Otro motivo ligado al anterior del relativo fracaso de esos movimientos es la confusión entre formación popular y mero aprendizaje. En lugar de una formación humana que enseñe a asimilar la propia experiencia, se desarrolla una tarea de aprendizaje cumulativo de conocimientos. En lugar de llegar a ser alguien, el pueblo ha aprendido a hacer cosas. El ser bueno consiste así en hacer cosas bien hechas. Este tipo de formación va acompañado de una perversión del lenguaje que fomenta un espíritu crítico de lo externo, pero carece de autocrítica. Nunca más adecuada aquella cita de Marx que dice: «Las armas de la crítica no deben olvidar la crítica de las armas».

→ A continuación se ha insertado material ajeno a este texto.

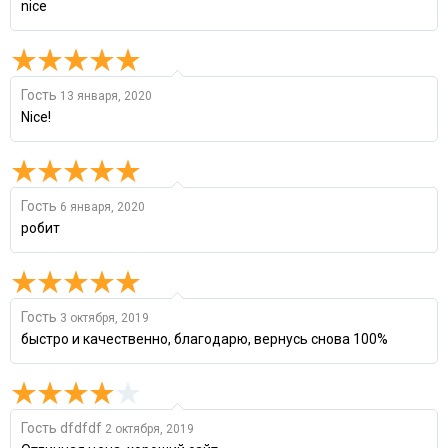
nice
Гость
13 января, 2020
Nice!
Гость
6 января, 2020
робит
Гость
3 октября, 2019
быстро и качественно, благодарю, вернусь снова 100%
Гость dfdfdf
2 октября, 2019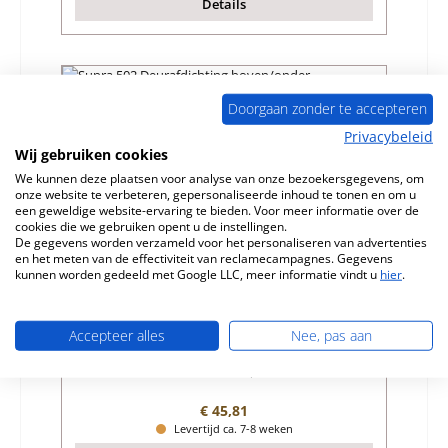
Details
Doorgaan zonder te accepteren
Privacybeleid
Wij gebruiken cookies
We kunnen deze plaatsen voor analyse van onze bezoekersgegevens, om
onze website te verbeteren, gepersonaliseerde inhoud te tonen en om u
een geweldige website-ervaring te bieden. Voor meer informatie over de
cookies die we gebruiken opent u de instellingen.
De gegevens worden verzameld voor het personaliseren van advertenties
en het meten van de effectiviteit van reclamecampagnes. Gegevens
kunnen worden gedeeld met Google LLC, meer informatie vindt u
hier
.
Supra 502 Deurafdichting boven/onder
Accepteer alles
Nee, pas aan
Productnummer:
01071191
Fabrikant:
Supra
Normale prijs:
€ 45,81
Levertijd ca. 7-8 weken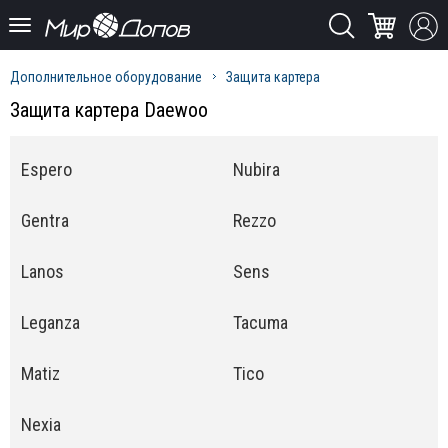
Дополнительное оборудование
Защита картера
Защита картера Daewoo
Espero
Nubira
Gentra
Rezzo
Lanos
Sens
Leganza
Tacuma
Matiz
Tico
Nexia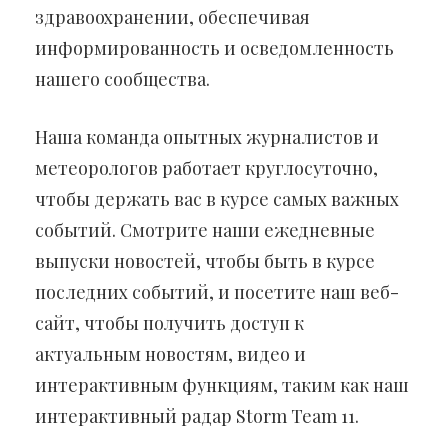
здравоохранении, обеспечивая
информированность и осведомленность
нашего сообщества.
Наша команда опытных журналистов и
метеорологов работает круглосуточно,
чтобы держать вас в курсе самых важных
событий. Смотрите наши ежедневные
выпуски новостей, чтобы быть в курсе
последних событий, и посетите наш веб-
сайт, чтобы получить доступ к
актуальным новостям, видео и
интерактивным функциям, таким как наш
интерактивный радар Storm Team 11.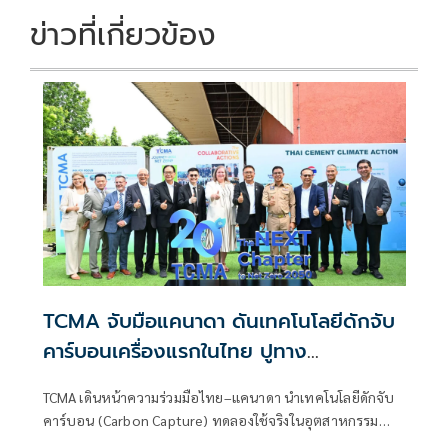
ข่าวที่เกี่ยวข้อง
TCMA จับมือแคนาดา ดันเทคโนโลยีดักจับ
คาร์บอนเครื่องแรกในไทย ปูทาง
อุตสาหกรรมปูนซีเมนต์สู่ Net Zero 2050
TCMA เดินหน้าความร่วมมือไทย–แคนาดา นำเทคโนโลยีดักจับ
คาร์บอน (Carbon Capture) ทดลองใช้จริงในอุตสาหกรรม
ปูนซีเมนต์ของไทย ปักหมุด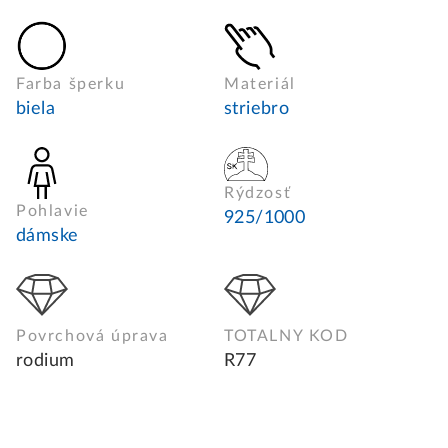
Farba šperku
Materiál
biela
striebro
Rýdzosť
Pohlavie
925/1000
dámske
Povrchová úprava
TOTALNY KOD
rodium
R77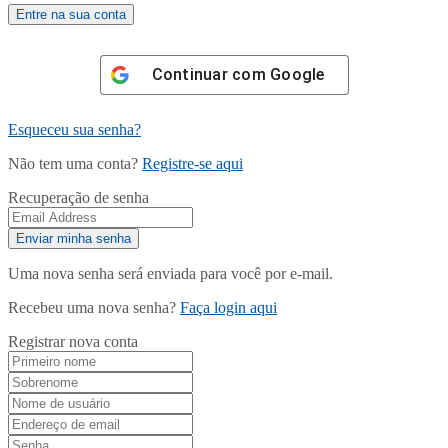
Continuar com
Google
Esqueceu sua senha?
Não tem uma conta?
Registre-se aqui
Recuperação de senha
Uma nova senha será enviada para você por e-mail.
Recebeu uma nova senha?
Faça login aqui
Registrar nova conta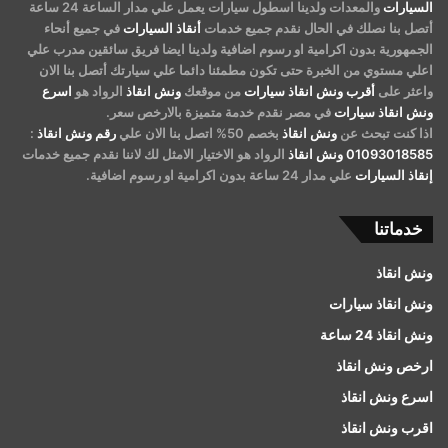
السيارات
والمعدات ولدينا اسطول سيارات يعمل علي مدار الساعة 24 ساعة
أتصل بنا نصلك في الحال نقدم جميع خدمات
أنقاذ السيارات
في جميع أنحاء
الجمهورية بدون اكرامية او رسوم اضافية ولدينا ايضا فريق سائقين مدرب علي
اعلي مستوي من الخبرة حتى تكون مطمئنا دائما علي سيارتك أتصل بنا الان
واعثر على
أقرب ونش انقاذ سيارات
من موقعك
ونش انقاذ
الرواد هو
اسرع
ونش انقاذ سيارات
في مصر نقدم خدمة متميزة بالارخص سعر.
اذا كنت تبحث عن
ونش انقاذ
بخصم 50% اتصل بنا الان علي
رقم ونش انقاذ
:
01093018585
ونش انقاذ
الرواد هو الاختيار الامثل لك لاننا نقدم جميع خدمات
إنقاذ السيارات
علي مدار 24 ساعة بدون اكرامية او رسوم اضافية.
خدماتنا
ونش انقاذ
ونش انقاذ سيارات
ونش انقاذ 24 ساعة
ارخص ونش انقاذ
اسرع ونش انقاذ
اقرب ونش انقاذ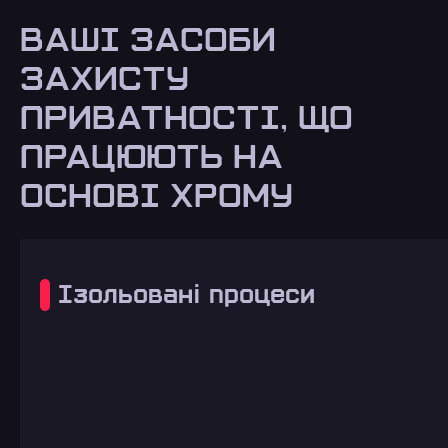
ВАШІ ЗАСОБИ
ЗАХИСТУ
ПРИВАТНОСТІ, ЩО
ПРАЦЮЮТЬ НА
ОСНОВІ ХРОМУ
Ізольовані процеси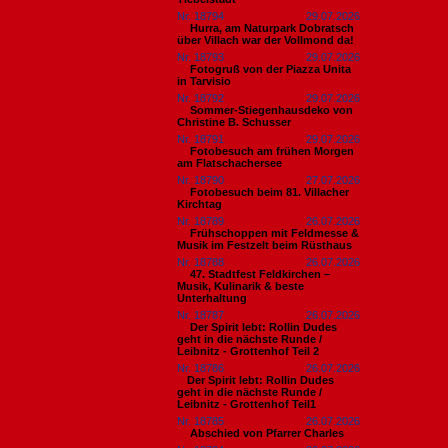
Nr. 18794
29.07.2026
Hurra, am Naturpark Dobratsch
über Villach war der Vollmond da!
Nr. 18793
29.07.2026
Fotogruß von der Piazza Unita
in Tarvisio
Nr. 18792
29.07.2026
Sommer-Stiegenhausdeko von
Christine B. Schusser
Nr. 18791
29.07.2026
Fotobesuch am frühen Morgen
am Flatschachersee
Nr. 18790
27.07.2026
Fotobesuch beim 81. Villacher
Kirchtag
Nr. 18789
26.07.2026
Frühschoppen mit Feldmesse &
Musik im Festzelt beim Rüsthaus
Nr. 18788
26.07.2026
47. Stadtfest Feldkirchen –
Musik, Kulinarik & beste
Unterhaltung
Nr. 18787
26.07.2026
Der Spirit lebt: Rollin Dudes
geht in die nächste Runde /
Leibnitz - Grottenhof Teil 2
Nr. 18786
26.07.2026
​Der Spirit lebt: Rollin Dudes
geht in die nächste Runde /
Leibnitz - Grottenhof Teil1
Nr. 18785
26.07.2026
Abschied von Pfarrer Charles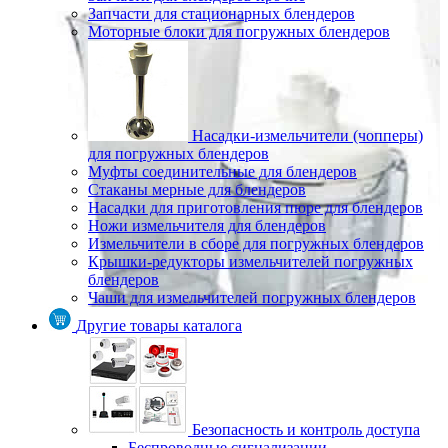
Запчасти для стационарных блендеров
Моторные блоки для погружных блендеров
Насадки-измельчители (чопперы)
для погружных блендеров
Муфты соединительные для блендеров
Стаканы мерные для блендеров
Насадки для приготовления пюре для блендеров
Ножи измельчителя для блендеров
Измельчители в сборе для погружных блендеров
Крышки-редукторы измельчителей погружных
блендеров
Чаши для измельчителей погружных блендеров
Другие товары каталога
Безопасность и контроль доступа
Беспроводные сигнализации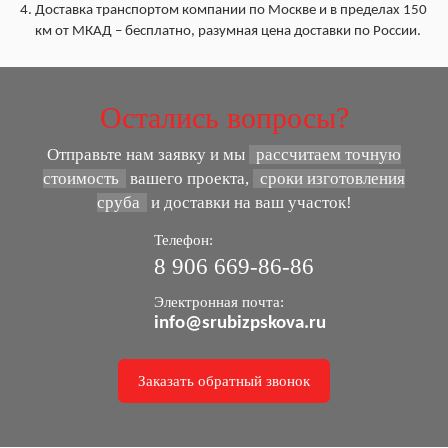
Доставка транспортом компании по Москве и в пределах 150
км от МКАД – бесплатно, разумная цена доставки по России.
Остались вопросы?
Отправьте нам заявку и мы
рассчитаем точную
стоимость
вашего проекта,
сроки изготовления
сруба
и доставки на ваш участок!
Телефон:
8 906 669-86-86
Электронная почта:
info@srubizpskova.ru
Заказать обратный звонок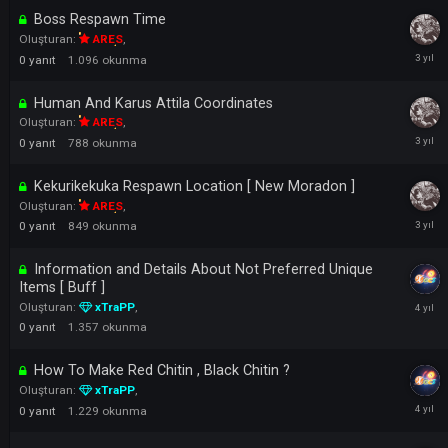
Oluşturan:
ARES
,
0
yanıt
811
okunma
Priest Party Heal Buff Genie Settings
Oluşturan:
ARES
,
0
yanıt
754
okunma
Boss Respawn Time
Oluşturan:
ARES
,
0
yanıt
1.096
okunma
Human And Karus Attila Coordinates
Oluşturan:
ARES
,
0
yanıt
788
okunma
Kekurikekuka Respawn Location [ New Moradon ]
Oluşturan:
ARES
,
0
yanıt
849
okunma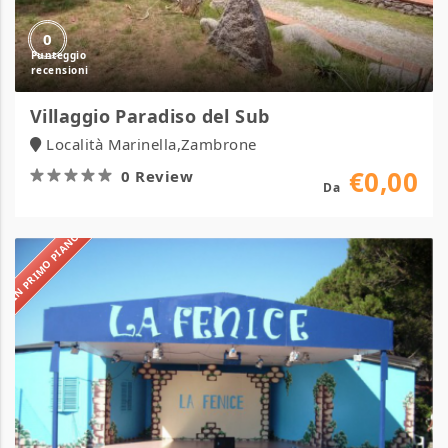
0
Villaggio Paradiso del Sub
Località Marinella,Zambrone
€0,00
0 Review
Da
IN PRIMO PIANO
Villaggio
La
Fenice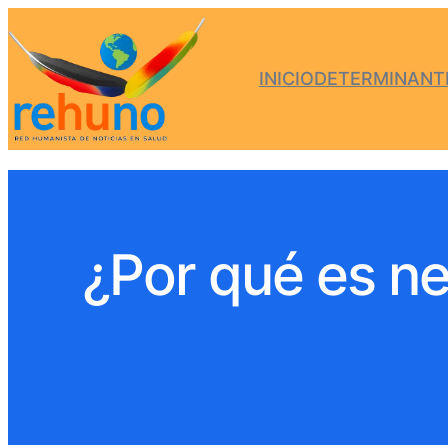
INICIO
DETERMINANTE
¿Por qué es ne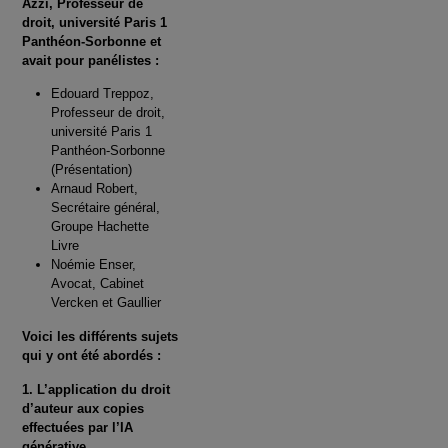
Azzi, Professeur de
droit, université Paris 1
Panthéon-Sorbonne et
avait pour panélistes :
Edouard Treppoz,
Professeur de droit,
université Paris 1
Panthéon-Sorbonne
(Présentation)
Arnaud Robert,
Secrétaire général,
Groupe Hachette
Livre
Noémie Enser,
Avocat, Cabinet
Vercken et Gaullier
Voici les différents sujets
qui y ont été abordés :
1. L’application du droit
d’auteur aux copies
effectuées par l’IA
générative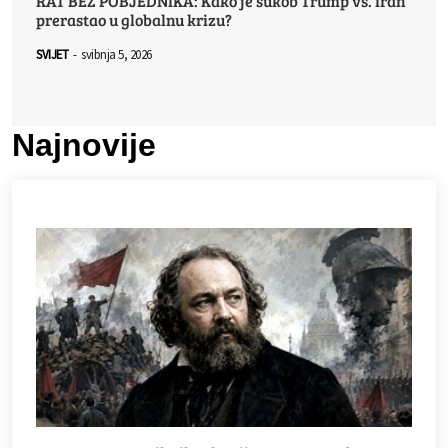
RAT BEZ POBJEDNIKA: Kako je sukob Trump vs. Iran
prerastao u globalnu krizu?
SVIJET
-
svibnja 5, 2026
Najnovije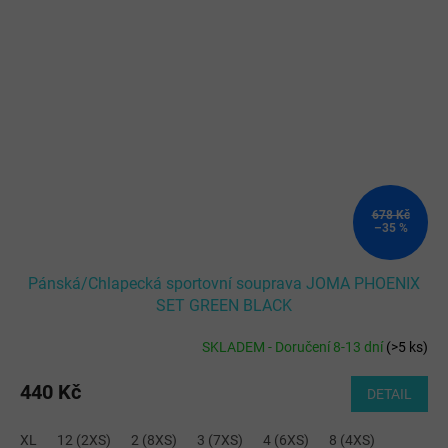
678 Kč
–35 %
Pánská/Chlapecká sportovní souprava JOMA PHOENIX
SET GREEN BLACK
SKLADEM - Doručení 8-13 dní
(
>5 ks
)
440 Kč
DETAIL
XL
12 (2XS)
2 (8XS)
3 (7XS)
4 (6XS)
8 (4XS)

Alguien ha querido comparar Suecia con la distopía «1984» de Orwell. En efecto el ciudadano sueco moderno es un individuo de lección bien aprendida, semejante a un ordenador bien programado. Ningún ciudadano europeo ha aprendido tantos principios de respeto, democracia y solidaridad, pero son -digo- principios acumulados (como los slogans), más bien que asimilados. Cuando los frenos sociales se debilitan, accidentalmente como en el uso del alcohol o de modo más persistente como en las crisis económicas, el sueco se convierte de nuevo en vikingo. La educación sueca crea un ciudadano que confunde el obrar con el hacer y el hablar con el decir (como el loro). Lo que no se puede decir es impensable. Suecia es el único país que ha hecho realidad la utopía del falansterio convirtiéndolo en paradigma del Estado. Pero, eso sí, Suecia es también el país que ha llegado más lejos en la construcción de cauces o estructuras de democracia formal. Y este es un mérito indiscutible.
Mi descripción del parlamentarismo parecerá a algunos demasiado negativa. Sin embargo, ni es mi intención condenar al parlamentarismo como cauce de actuación y como estructura de reglas establecidas, ni simpatizo en modo alguno con la concepción anarquista de la sociedad. Lo único que digo es que, aun siendo la forma adecuada para una democracia representativa, el parlamentarismo no es la democracia y su valor instrumental sólo se realiza cuando existe una competencia democrática que otorga participación real a sus ciudadanos y hace de sus representantes verdaderos mandatarios de la opinión popular.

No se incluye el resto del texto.